On leaving home

I keep writing about the refugees and immigrants arriving in droves upon Greek shores, but there is also outgoing traffic. Many Greeks are leaving the country in the third major wave of emigration to be observed in the last 100 years.
In the 20th and 21st centuries alone, nearly two million (1.764.000) Greeks have moved away. Why? What makes someone leave behind everything they hold dear?

The two major causes are war and poverty. At the moment we are lucky not to be at war; but we are experiencing an unprecedented economic crisis, and more than 420.000 Greeks within the 15-64 age range have left since 2008. Here I would like to point out that we are talking about a population of only around 11 million, of whom one million are immigrants themselves.

In the last 100 years, there have been three instances of mass exodus, all connected with financial crisis expect for the late sixties, where the reasons were predominantly political (to do with the dictatorship of 1967-1974). In the first phase, circa 1903-1917, those who emigrated were largely uneducated men, peasants and workers, who found employment as servants and laborers, mostly in ‘transatlantic’ countries such as the USA, Australia, Canada, and Brazil. The second wave was chiefly made up of young people, unemployed or manual laborers, who found work as factory hands primarily in Germany and Belgium.

 

Cheerful sketch of the day by Leo
Cheerful drawing of the day, by Leo

 

The big difference is that today the people who are moving out are young, educated and experienced professionals. Specific countries appear to be absorbing specific types of professionals; for example, finance graduates have gone primarily to the U.K., medical graduates to Germany, computer science graduates to the United States, and engineers to the Middle East. So we are talking about a real brain drain, which is the last thing Greece needs at the moment.
This exodus is not surprising, considering nearly 1 million jobs have been lost in Greece over the last six years, according to an analysis by the Hellenic Statistical Authority.
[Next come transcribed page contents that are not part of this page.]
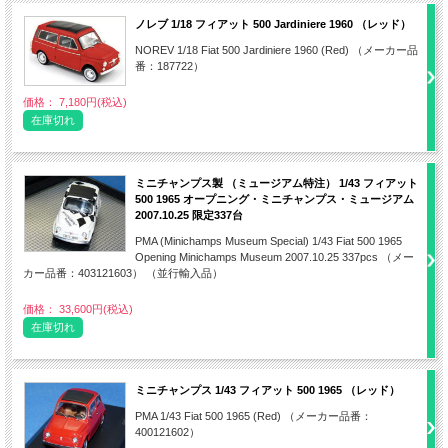
ノレブ 1/18 フィアット 500 Jardiniere 1960 （レッド）
NOREV 1/18 Fiat 500 Jardiniere 1960 (Red) （メーカー品
番：187722）
価格： 7,180円(税込)
在庫切れ
ミニチャンプス製 （ミュージアム特注） 1/43 フィアット
500 1965 オープニング・ミニチャンプス・ミュージアム
2007.10.25 限定337台
PMA (Minichamps Museum Special) 1/43 Fiat 500 1965
Opening Minichamps Museum 2007.10.25 337pcs （メー
カー品番：403121603） （並行輸入品）
価格： 33,600円(税込)
在庫切れ
ミニチャンプス 1/43 フィアット 500 1965 （レッド）
PMA 1/43 Fiat 500 1965 (Red) （メーカー品番：
400121602）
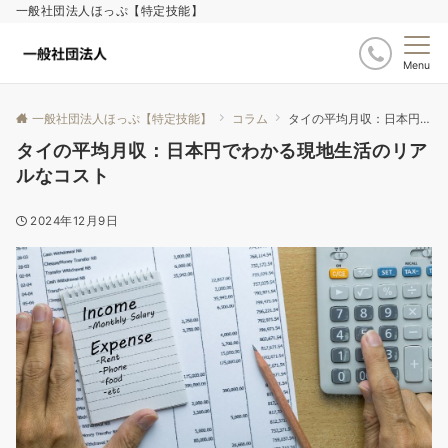
一般社団法人ほっぷ【特定技能】
Menu
一般社団法人ほっぷ【特定技能】
コラム
タイの平均月収：日本円でわかる現地生活のリアルなコスト
タイの平均月収：日本円でわかる現地生活のリア
ルなコスト
2024年12月9日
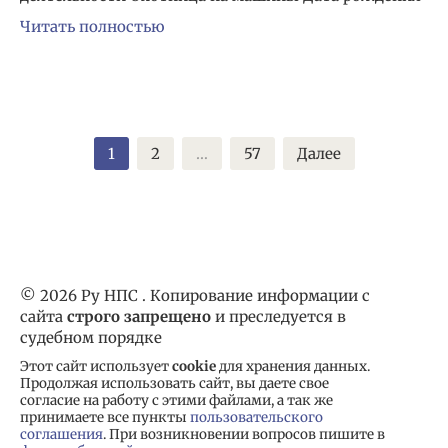
Читать полностью
Пагинация
1
2
…
57
Далее
записей
© 2026 Ру НПС . Копирование информации с
сайта
строго запрещено
и преследуется в
судебном порядке
Этот сайт использует
cookie
для хранения данных.
Продолжая использовать сайт, вы даете свое
согласие на работу с этими файлами, а так же
принимаете все пункты
пользовательского
соглашения
. При возникновении вопросов пишите в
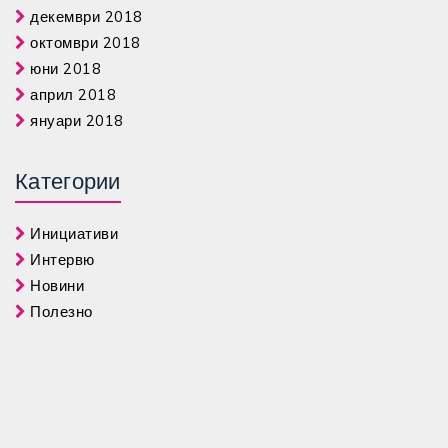
декември 2018
октомври 2018
юни 2018
април 2018
януари 2018
Категории
Инициативи
Интервю
Новини
Полезно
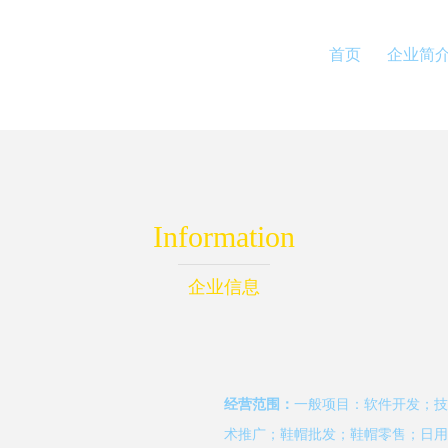
首页
企业简
Information
企业信息
经营范围：
一般项目：软件开发；技
术推广；鞋帽批发；鞋帽零售；日用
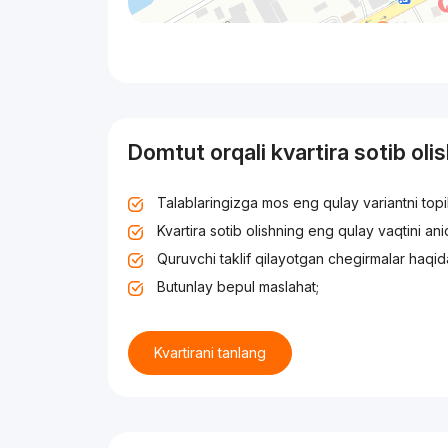
Domtut orqali kvartira sotib oli
Talablaringizga mos eng qulay variantni top
Kvartira sotib olishning eng qulay vaqtini an
Quruvchi taklif qilayotgan chegirmalar haqid
Butunlay bepul maslahat;
Kvartirani tanlang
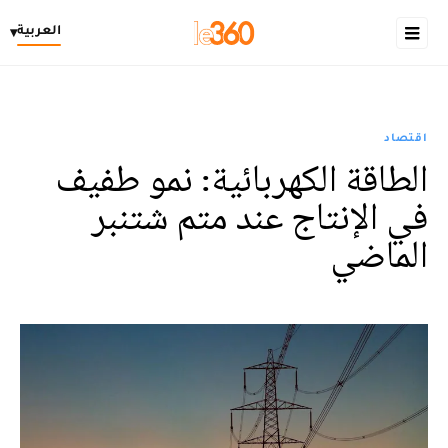
العربية
▾
اقتصاد
الطاقة الكهربائية: نمو طفيف
في الإنتاج عند متم شتنبر
الماضي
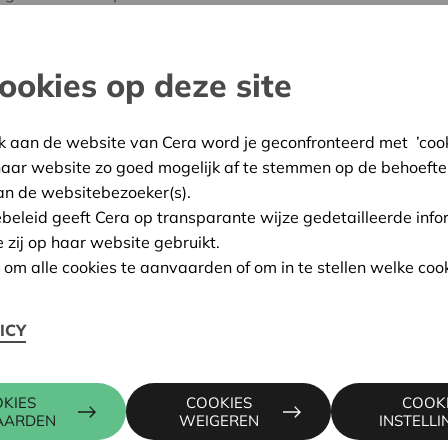
m actief, volwaardig en
ing
ookies op deze site
jk
k aan de website van Cera word je geconfronteerd met ’cooki
:
21/05/2026
haar website zo goed mogelijk af te stemmen op de behoefte
an de websitebezoeker(s).
ing:
Goedgekeurd
ebeleid geeft Cera op transparante wijze gedetailleerde info
e zij op haar website gebruikt.
n om alle cookies te aanvaarden of om in te stellen welke cook
Contactpers
ICY
KIES
COOKIES
COOK
WIM INGEL
AARDEN
WEIGEREN
INSTELL
016 27 96 4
A study made by Endeavor Greece, an international group that supports entrepreneurship, showed that a stunning 46% of Greeks living in the country are considering relocating.
This is a very disturbing statistic: at a time when the European Union wants Greece to try to pick itself up by its bootstraps and restructure its economy, the brainpower needed for this transformation is leaving.

What would make these people stay? A promise of a future, for one. Decent jobs, an environment where entrepreneurship is valued and promoted, a stable and reasonable tax system. As can be seen in my monthly Q&A, there are young people fighting to stay and make the best of things, but for how long?
What does the future hold? If nothing is done to reverse this trend, Greece could end up as a country where the indigenous population is a minority.